Taking his cue from the Cubists and reaching as far back as Uccello, Amir Hariri creates futuristic, metallic deconstructed visual tornadoes that reinvent the human form, as well as lived habitats and buildings. End of Empire, from 2022, provides a wry comment on the United States and the recently collapsed USSR. It also refers back to the Persian Empire and the artist’s own origins in Iran. Here, Hariri sends a whole army into battle like a modern-day Guernica, but also alluding in its imagery to Cervantes’s Sancho Panza, aiming at imaginary windmills. In other works from 2023 such as Hypogeum and Domestic Inducer, the viewer first feels confronted by a completely abstracted image—upon closer look, intimations of the human form appear, as well as random accouterments: a shoe here, a hat there. In Choking Saturn and The Triumph of Dirty Water, we face humanity’s forward march into its own oblivion. During this process, no one accepts responsibility for the destruction they sow.

In this current exhibition, Hariri ventures into a post-futurist realm, responding to contemporary crises like the pandemic and climate change. He invites contemplation of these collective traumas, as well as accompanying historical injustices and violent subjugations. Hariri uses the entire canvas to express his vision of the times we live in: “I like to explore the surface at hand in a methodical, structural way,” he says, “as well as the process of breaking down an object before burdening it with our own experiences.” To fans of science fiction, his work may allude to the frightening Cylons of Battlestar Galactica and other images of drones already in use in both civil society and the military. Inspired by the Quattrocento, Miracle of the Host alludes to Arshile Gorky and the epigenetic post-traumatic stress experienced by him and other descendants of genocide survivors. In the case of the Armenians, this includes the added psychological wounds inflicted by the denialist whitewashing of the event by its perpetrators.

Hariri's personal journey echoes the turmoil and conflict that often lead up to such events. The upheaval of revolution and war in his native Iran heightened his awareness of human survival in the face of tragedy. The deep humanism that undergirds Hariri’s seemingly de-humanized images, reminds one that AI and human intelligence have already started to merge, a theme explored in The Intimation. Hariri’s work poses the important question of whether the changes brought by AI will lead to humanity’s salvation or instead bring about its doom.
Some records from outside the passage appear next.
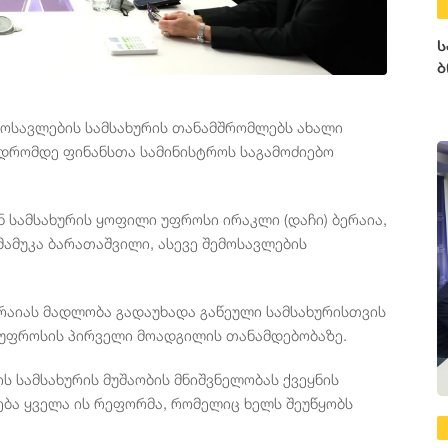
ს
ბ
მოსავლების სამსახურის თანამშრომლებს ახალი
 დრომდე ფინანსთა სამინისტროს საგამოძიებო
 სამსახურის ყოფილი უფროსი ირაკლი (დაჩი) ბერაია,
მამუკა ბარათაშვილი, ასევე შემოსავლების
ერაიას მადლობა გადაუხადა გაწეული სამსახურისთვის
ს უფროსის პირველი მოადგილის თანამდებობაზე.
ს სამსახურის მუშაობის მნიშვნელობას ქვეყნის
ება ყველა ის რეფორმა, რომელიც ხელს შეუწყობს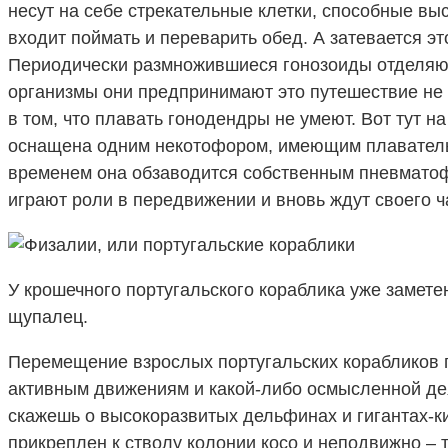
несут на себе стрекательные клетки, способные вы
входит поймать и переварить обед. А затевается эт
Периодически размножившиеся гонозоиды отделяют
организмы они предпринимают это путешествие не 
в том, что плавать гонодендры не умеют. Вот тут 
оснащена одним некотофором, имеющим плавательн
временем она обзаводится собственным пневматоф
играют роли в передвижении и вновь ждут своего ч
У крошечного португальского кораблика уже заметен
щупалец.
Перемещение взрослых португальских корабликов п
активным движениям и какой-либо осмысленной дея
скажешь о высокоразвитых дельфинах и гигантах-ки
прикреплен к стволу колонии косо и неподвижно – т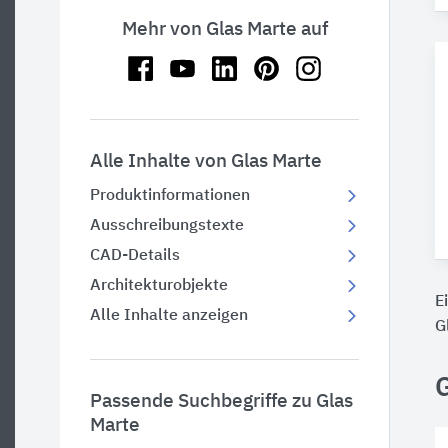
Mehr von Glas Marte auf
Alle Inhalte von Glas Marte
Produktinformationen
Ausschreibungstexte
CAD-Details
Architekturobjekte
E
Alle Inhalte anzeigen
G
Passende Suchbegriffe zu Glas
Marte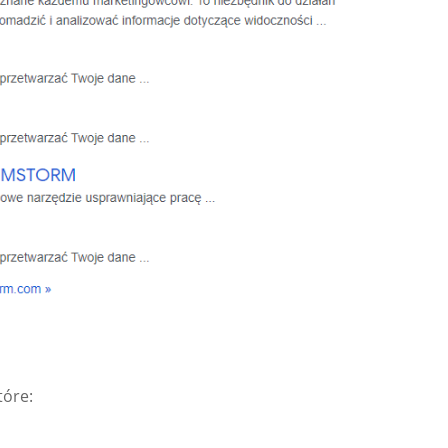
tóre: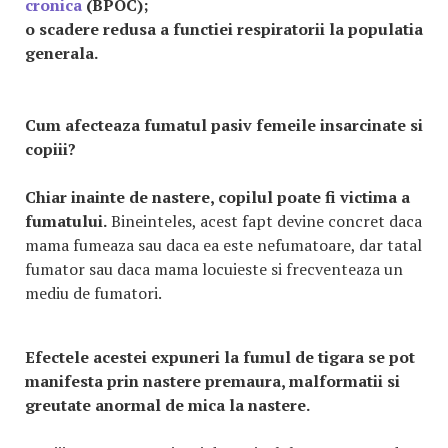
cronica
(BPOC);
o scadere redusa a functiei respiratorii la populatia
generala.
Cum afecteaza fumatul pasiv femeile insarcinate si
copiii?
Chiar inainte de nastere, copilul poate fi victima a
fumatului.
Bineinteles, acest fapt devine concret daca
mama fumeaza sau daca ea este nefumatoare, dar tatal
fumator sau daca mama locuieste si frecventeaza un
mediu de fumatori.
Efectele acestei expuneri la fumul de tigara se pot
manifesta prin nastere premaura, malformatii si
greutate anormal de mica la nastere.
The artist’s mobile-like structures also recall Alexander Calder and other “artist-engineers”: at once as fragile as filament, yet as powerful as motor-powered vehicles and factory assembly lines. In the eponymous site-responsive installation presented on the gallery’s lower floor, Hariri‘s dilapidated sculptural piece, reminiscent of a collapsing iceberg, is meant to inspire in the viewer a renewed sense of urgency: “I continue to delve into our fatalistic response to catastrophe: does our ability to predict the outcome of a disaster aid or obstruct our response to it?”  Hariri’s work unfolds as a form of research into the delicate intersection between human and constructed, a relationship that continues to increase in size and importance.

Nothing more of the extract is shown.